# Digger/Sand Bees



## JMP (Mar 28, 2011)

Got a call from a friend. She was terrified to see hundreds of bees entering/exiting dozens of pencil sized holes in a planting bed next to her house. Based on the pictures I tool and looking online it appears to be a species of sand bee. From what I have read its difficult to relocate the underground hive due to the deepness of the burrows (greater than three feet). Does anyone have experience relocating a nest? Short of moving a cubic yard of soil how would you do this? Thanks all.


----------



## JMP (Mar 28, 2011)

38 views and not one reply? I am not feelin' the love


----------



## Michael Bush (Aug 2, 2002)

They could be bees, of course. If so they are most likely solitary bees who each have their own hole. They do live close but most of these kinds are not social and do not share a nest. Unless you could figure out a way to move the dirt an all without disturbing it, I don't think you'll get it relocated. They don't tend to be aggressive and don't attack as a group.

If they are larger they could be bumble bees, and they would have a common nest and although they don't usually sting they can be defensive of their nest.

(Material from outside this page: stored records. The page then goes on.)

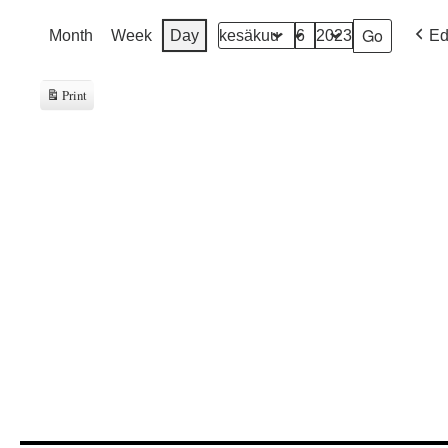
Month
Week
Day
Ed
Month
Day
Year
Print
View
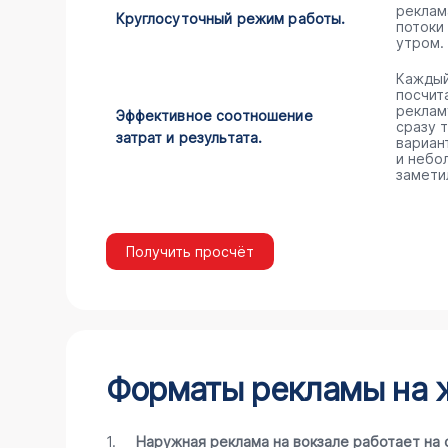
реклам
Круглосуточный режим работы.
потоки
утром.
Каждый
посчита
реклам
Эффективное соотношение
сразу 
затрат и результата.
вариан
и небо
замети
Получить просчёт
Форматы рекламы на ж
1.
Наружная реклама на вокзале работает на 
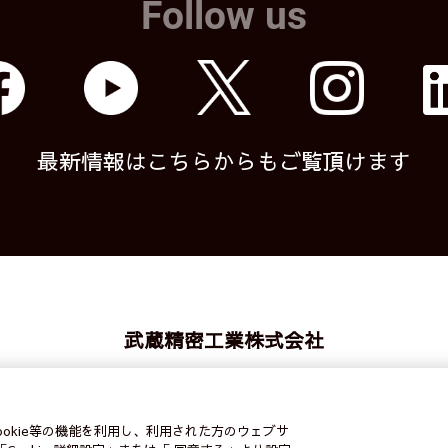
Follow us
最新情報はこちらからもご覧頂けます
武蔵精密工業株式会社
利用案内
営業カレンダー
サイトマップ
個人情報保護方針
okie等の機能を利用し、利用された方のウェブサ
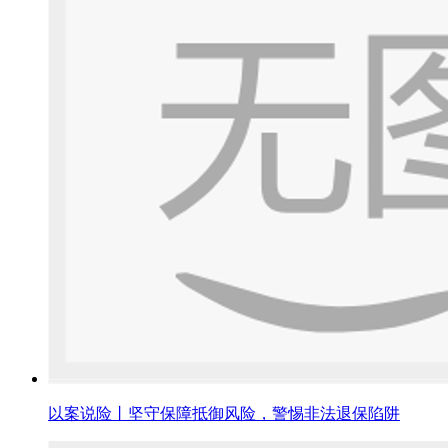
以案说险丨坚守保障抵御风险，警惕非法退保陷阱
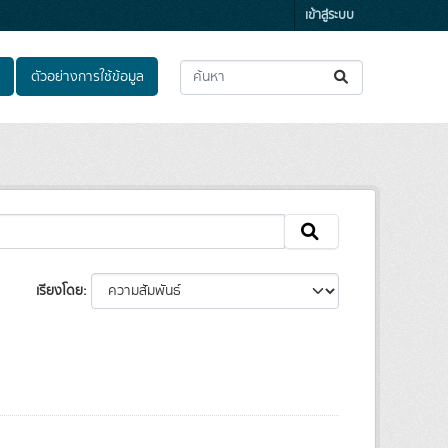
เข้าสู่ระบบ
ตัวอย่างการใช้ข้อมูล
เรียงโดย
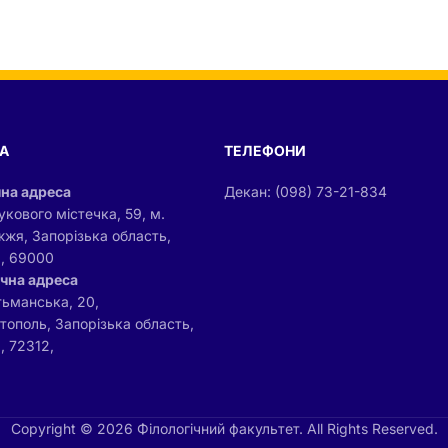
А
ТЕЛЕФОНИ
на адреса
Декан: (098) 73-21-834
укового містечка, 59, м.
жжя, Запорізька область,
а, 69000
чна адреса
тьманська, 20,
ітополь, Запорізька область,
, 72312,
Copyright © 2026 Філологічний факультет. All Rights Reserved.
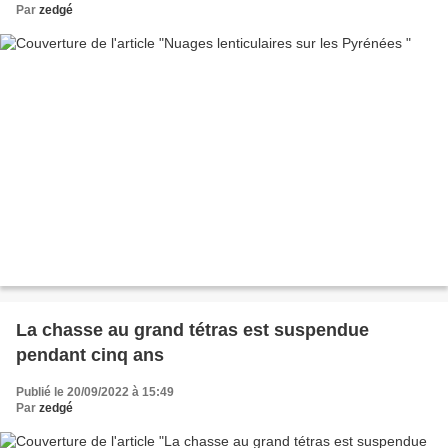
Par
zedgé
La chasse au grand tétras est suspendue
pendant cinq ans
Publié le 20/09/2022 à 15:49
Par
zedgé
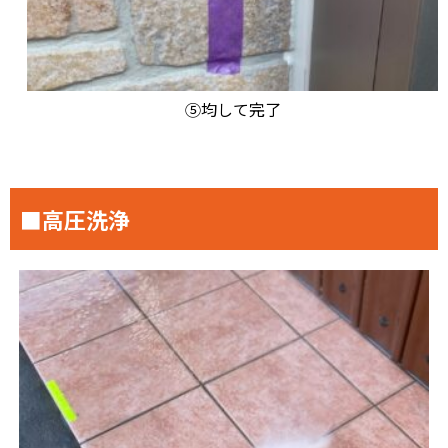
⑤均して完了
■高圧洗浄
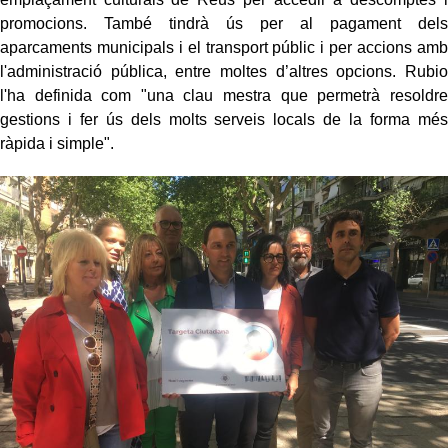
promocions. També tindrà ús per al pagament dels
aparcaments municipals i el transport públic i per accions amb
l'administració pública, entre moltes d’altres opcions. Rubio
l'ha definida com "una clau mestra que permetrà resoldre
gestions i fer ús dels molts serveis locals de la forma més
ràpida i simple".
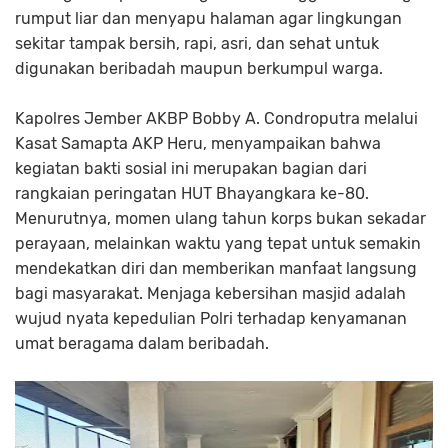
rumput liar dan menyapu halaman agar lingkungan
sekitar tampak bersih, rapi, asri, dan sehat untuk
digunakan beribadah maupun berkumpul warga.
Kapolres Jember AKBP Bobby A. Condroputra melalui
Kasat Samapta AKP Heru, menyampaikan bahwa
kegiatan bakti sosial ini merupakan bagian dari
rangkaian peringatan HUT Bhayangkara ke-80.
Menurutnya, momen ulang tahun korps bukan sekadar
perayaan, melainkan waktu yang tepat untuk semakin
mendekatkan diri dan memberikan manfaat langsung
bagi masyarakat. Menjaga kebersihan masjid adalah
wujud nyata kepedulian Polri terhadap kenyamanan
umat beragama dalam beribadah.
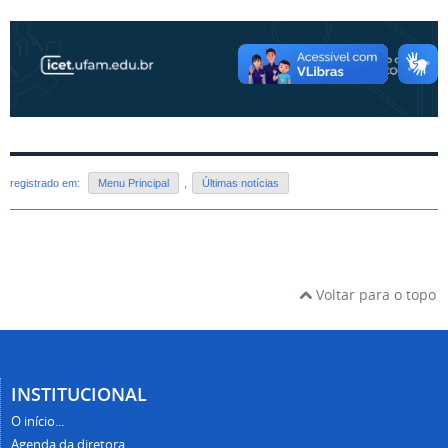
registrado em:
Menu Principal
,
Últimas notícias
Voltar para o topo
INSTITUCIONAL
O início...
Agenda da diretora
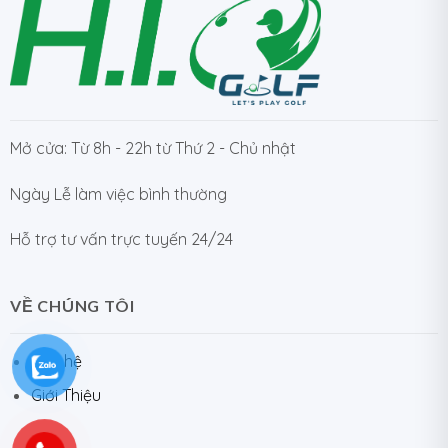
Mở cửa: Từ 8h - 22h từ Thứ 2 - Chủ nhật
Ngày Lễ làm việc bình thường
Hỗ trợ tư vấn trực tuyến 24/24
VỀ CHÚNG TÔI
Liên hệ
Giới Thiệu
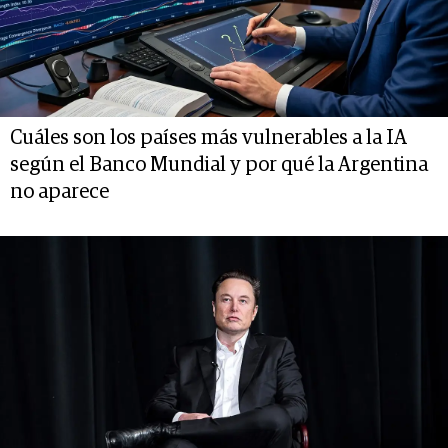
Cuáles son los países más vulnerables a la IA
según el Banco Mundial y por qué la Argentina
no aparece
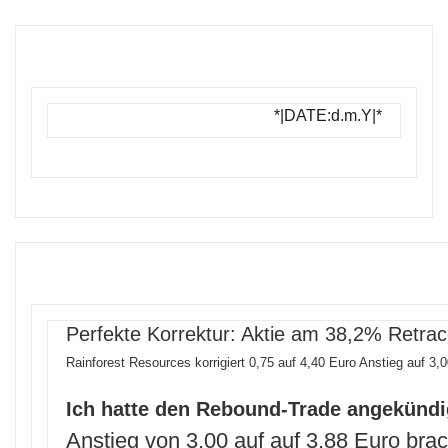
*|DATE:d.m.Y|*
Perfekte Korrektur: Aktie am 38,2% Retrac
Rainforest Resources korrigiert 0,75 auf 4,40 Euro Anstieg auf 3,0
Ich hatte den Rebound-Trade angekündi
Anstieg von 3,00 auf auf 3,88 Euro br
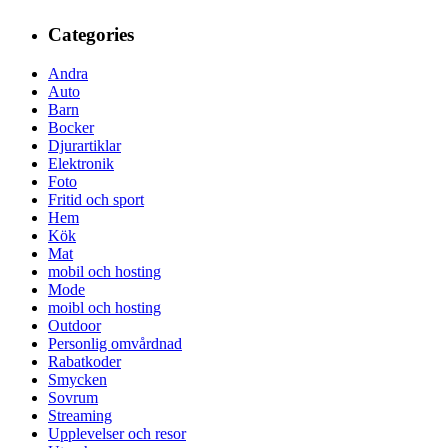
Categories
Andra
Auto
Barn
Bocker
Djurartiklar
Elektronik
Foto
Fritid och sport
Hem
Kök
Mat
mobil och hosting
Mode
moibl och hosting
Outdoor
Personlig omvårdnad
Rabatkoder
Smycken
Sovrum
Streaming
Upplevelser och resor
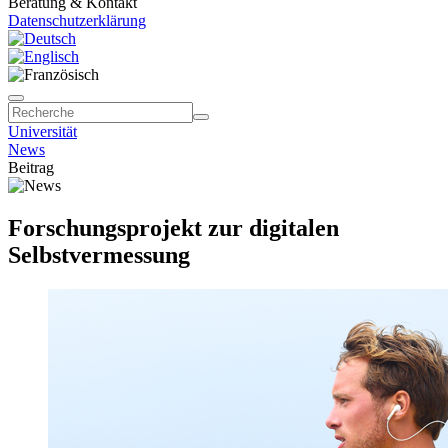
Beratung & Kontakt
Datenschutzerklärung
Universität
News
Beitrag
Forschungsprojekt zur digitalen
Selbstvermessung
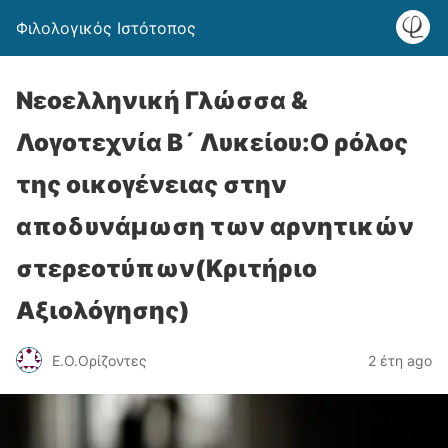
Φιλολογικός Ιστότοπος
Νεοελληνική Γλώσσα &
Λογοτεχνία Β´ Λυκείου:Ο ρόλος
της οικογένειας στην
αποδυνάμωση των αρνητικών
στερεοτύπων(Κριτήριο
Αξιολόγησης)
Ε.Ο.Ορίζοντες
2 έτη ago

That is all assuming they are bees. Without pictures I would not try to say. They could be ground hornets in which case all bets are off. They could be aggressive and they could have a common nest. And they could mount a group attack.


----------



## stevedc (Feb 24, 2012)

Hey JMP, my brother has the same thing in the ditch bank beside his house. They look like small bumble bees. I don't see any danger in them so just let them pollinate.


----------